As her skin met the cold iron, the world hummed—a low, distant vibration that felt less like a sound and more like a pressure behind her eyes. For a split second, the air tasted strangely of salt and cold metal, and a steady, rhythmic thrum echoed in the base of her skull, fading before she could even name it. She blinked, the grey gravel of the yard swaying once like the surface of a dark lake, and then the heavy scent of diesel and wet soot rushed back in, grounding her in the cold Milanese night.

She gripped the gate tighter, her heart hammering. It was just the hunger, she told herself. Just the lack of sleep.

“Signorina? Tutto bene?” Gianna asked, her voice steady.

“I’m fine,” Taeyeon whispered, her eyes locked on the warehouse. “I’m just… I’m here. I actually found it.”

“Wait here,”  Gianna said.

Taeyeon didn’t wait. She approached a small group of women huddling near a side entrance, their faces obscured by the shadows of their hoods as they shared a single, glowing cigarette. Taeyeon pulled the photo from her pocket, her heart hammering against her ribs.

“Please,” she said, showing the photo. “Do you know where this lady went?”

The workers looked at each other, a silent communication passing between them. One woman, her hands stained a faint, ghostly blue, shook her head.

“No” the woman said. “They closed many lines here.”

“Anything you can tell…” Taeyeon’s voice cracked.

“Sorry.”

Taeyeon went to another group of women at the far right side of the complex.

“Please,” she said, her voice trembling again, but clear. “This woman. Do you know her? Was she here?”

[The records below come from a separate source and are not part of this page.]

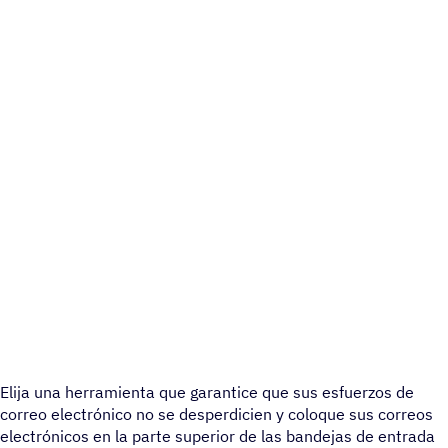
Elija una herramienta que garantice que sus esfuerzos de
correo electrónico no se desperdicien y coloque sus correos
electrónicos en la parte superior de las bandejas de entrada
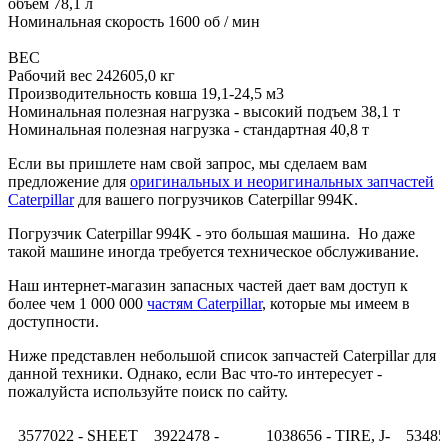
объем 78,1 л
Номинальная скорость 1600 об / мин
ВЕС
Рабочий вес 242605,0 кг
Производительность ковша 19,1-24,5 м3
Номинальная полезная нагрузка - высокий подъем 38,1 т
Номинальная полезная нагрузка - стандартная 40,8 т
Если вы пришлете нам свой запрос, мы сделаем вам
предложение для
оригинальных и неоригинальных запчастей
Caterpillar
для вашего погрузчиков Caterpillar 994K.
Погрузчик Caterpillar 994K - это большая машина. Но даже
такой машине иногда требуется техническое обслуживание.
Наш интернет-магазин запасных частей дает вам доступ к
более чем 1 000 000
частям Caterpillar
, которые мы имеем в
доступности.
Ниже представлен небольшой список запчастей Caterpillar для
данной техники. Однако, если Вас что-то интересует -
пожалуйста используйте поиск по сайту.
3577022 - SHEET
3922478 -
1038656 - TIRE, J-
53485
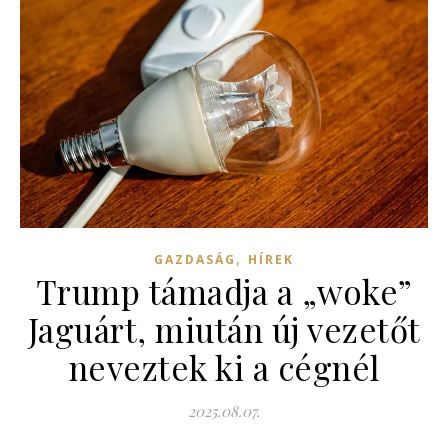
,
GAZDASÁG
HÍREK
Trump támadja a „woke”
Jaguárt, miután új vezetőt
neveztek ki a cégnél
2025.08.07.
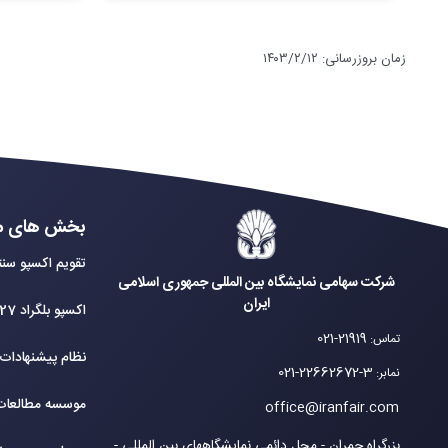
زمان بروزرسانی
:
۱۴۰۳/۲/۱۲
بخش های م
تقویم اکسپو سنت
شرکت سهامی نمایشگاه بین المللی جمهوری اسلامی
ایران
اکسپو بلگراد 2027
021-21919
تماس
:
نظام پیشنهادات
021-22662672-3
نمابر
:
موسسه مطالعات 
office@iranfair.com
بزرگراه چمران - محل دائمی نمایشگاههای بین المللی -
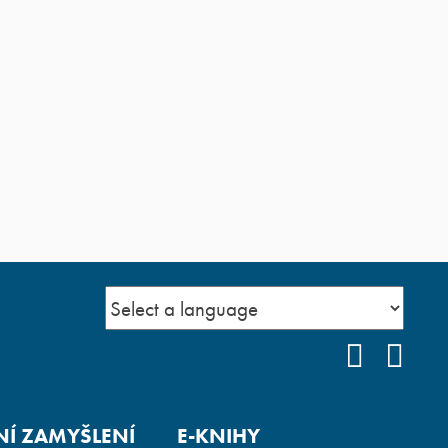
FACEBO
YOU
Í ZAMYŠLENÍ
E-KNIHY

The women went silent. They looked at the photo, then at Taeyeon’s expensive, mud-splattered coat. Finally, a woman with eyes as tired as the rusted metal behind her took a long drag of the cigarette and exhaled a plume of grey smoke.

“Si,” the woman said in a low rasp. “I remember her. The quiet one. She worked the midnight sorting.”

“Is she inside?” Taeyeon stepped forward, hope flare-up like a match in the dark. “Can I see her?”

The woman shook her head slowly. “Non più. She moved away a month back. They closed the sorting line.”

“Where?” Taeyeon’s voice cracked. “Did she say where she was going?”

The worker looked at her companions, a silent, cautious communication passing between them. “She didn’t say much. But she asked about the Indigo Basements. Down south. It’s hard work, Signorina. Dangerous. But they pay in cash and they don’t ask for papers.”

Taeyeon stepped back, the world spinning. A month. She was only thirty days behind a trail that had been cold for fifteen years.

The “Indigo Basements? What’s that?”

Gianna stepped out of the shadows, her face etched with weathered pity. “I heard, Signorina. The basements… that is a dark place to go.”

What Gianna explained to her was more like a death sentence disguised as a job, located in the deep industrial pockets where the city’s waste was hidden. They were illegal, unventilated underground workshops where workers use toxic chemicals and sandblasting to distress denim, trade-off their health for a few Euros in an air thick with indigo dust.

“Why would Jessica be there?!” she regained her composure. “I don’t care,” Taeyeon whispered, clutching the photo to her chest. “I’m going.”

The triumph in Taeyeon’s chest didn’t vanish, but it sharpened into a desperate, focused edge. After fifteen years, she was finally close enough to feel the heat of the trail.


Diary Entry: September 20th

Location: Somewhere in Bovisa

“I stayed in my room last night and watched the shadows on the wall. The wallpaper is peeling, Jess, and it looks like the skin of something that gave up a long time ago. I think about those years after the rings—how we thought we were so clever, hiding our hearts in plain sight. I can still feel the heat of your hand on my shoulder in the bus.

The world is starting to feel thin. I tasted an orange today, but it was like chewing on a cloud—no juice, no tang. And I heard a sound today at the warehouse… that didn’t belong to the machines. I think the city is trying to tell me that I’m running out of road. But I found where you were. I touched the same rusted gate you must have touched. I’m following the thread, even if it’s the last thing I ever do. I love you.”